Issue: Whether the “general acceptance" test for admissibility of scientific evidence controlled the admission of expert testimony following adoption of the Federal Rules of Evidence. What is the appropriate federal standard for admission of expert, scientific evidence?

Holding: No, the “general acceptance" standard was superseded by the adoption of the Federal Rules of Evidence. Trial Judges, applying Rule 702, shall determine reliability and relevance of proffered expert testimony, with the announced standard eliminating previous bars to admission and relying instead on additional testimony and cross-examination to question the veracity of scientific conclusions.
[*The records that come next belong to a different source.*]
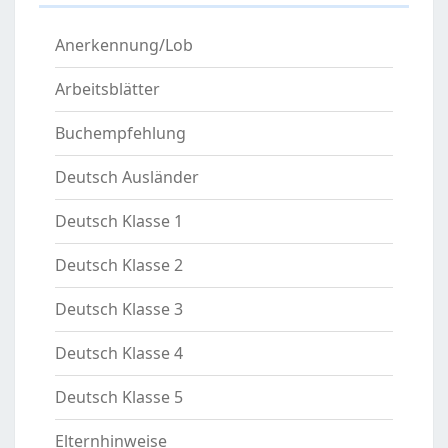
Anerkennung/Lob
Arbeitsblätter
Buchempfehlung
Deutsch Ausländer
Deutsch Klasse 1
Deutsch Klasse 2
Deutsch Klasse 3
Deutsch Klasse 4
Deutsch Klasse 5
Elternhinweise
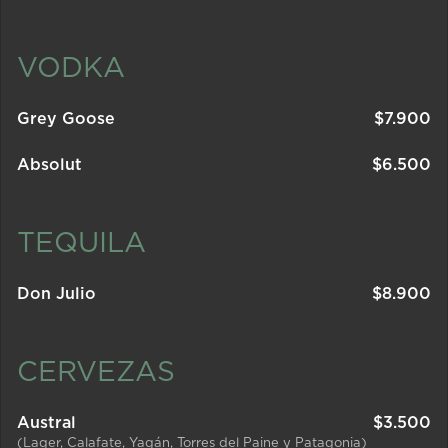
VODKA
Grey Goose
$
7.900
Absolut
$
6.500
TEQUILA
Don Julio
$
8.900
CERVEZAS
Austral
$
3.500
(Lager, Calafate, Yagán, Torres del Paine y Patagonia)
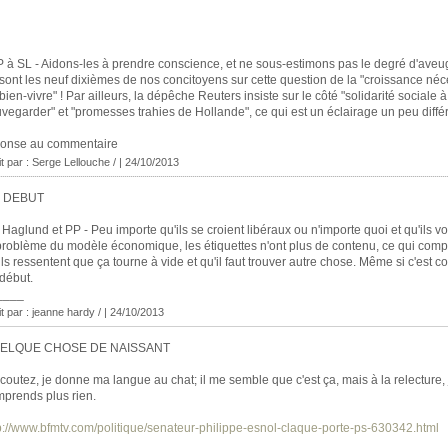
P à SL - Aidons-les à prendre conscience, et ne sous-estimons pas le degré d'ave
sont les neuf dixièmes de nos concitoyens sur cette question de la "croissance néc
bien-vivre" ! Par ailleurs, la dépêche Reuters insiste sur le côté "solidarité sociale à
vegarder" et "promesses trahies de Hollande", ce qui est un éclairage un peu différe
ponse au commentaire
it par : Serge Lellouche / | 24/10/2013
 DEBUT
 Haglund et PP - Peu importe qu'ils se croient libéraux ou n'importe quoi et qu'ils v
problème du modèle économique, les étiquettes n'ont plus de contenu, ce qui compt
ils ressentent que ça tourne à vide et qu'il faut trouver autre chose. Même si c'est co
début.
____
it par : jeanne hardy / | 24/10/2013
ELQUE CHOSE DE NAISSANT
coutez, je donne ma langue au chat; il me semble que c'est ça, mais à la relecture, 
prends plus rien.
p://www.bfmtv.com/politique/senateur-philippe-esnol-claque-porte-ps-630342.html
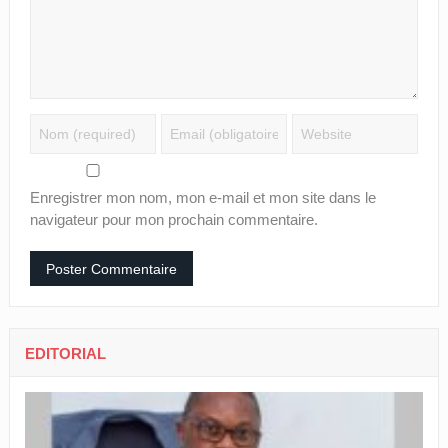
Enregistrer mon nom, mon e-mail et mon site dans le
navigateur pour mon prochain commentaire.
EDITORIAL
Reasoning: Justice Blackmun, writing for the majority, argued that adoption of the Federal Rules of Evidence occupied the field of federal evidentiary law, thus superseded all common-law standards including the long standing “general acceptance" test for admission of expert or scientific testimony. Common law precepts, while useful in interpreting the Rules, no longer control. Justice Blackmun, citing the general evidentiary standards applicable to all relevant evidence, explained that the Rules served to enlarge the sphere of available evidence. Furthermore, Rule 702 (at issue here) made no mention of general acceptance nor contained any attempt in incorporate that well-known requirement. The Court went on to discuss a variety of factors that should influence judges in ruling on admissibility, including testing of the proffered theory, peer-review, error rate, and general acceptance. None of these factors, or others, was to be dispositive of the inquiry, and judges should both on the remaining Rules of Evidence and the general admonition to admit all relevant testimony (Scientific validity having a direct bearing on relevance of any testimony.)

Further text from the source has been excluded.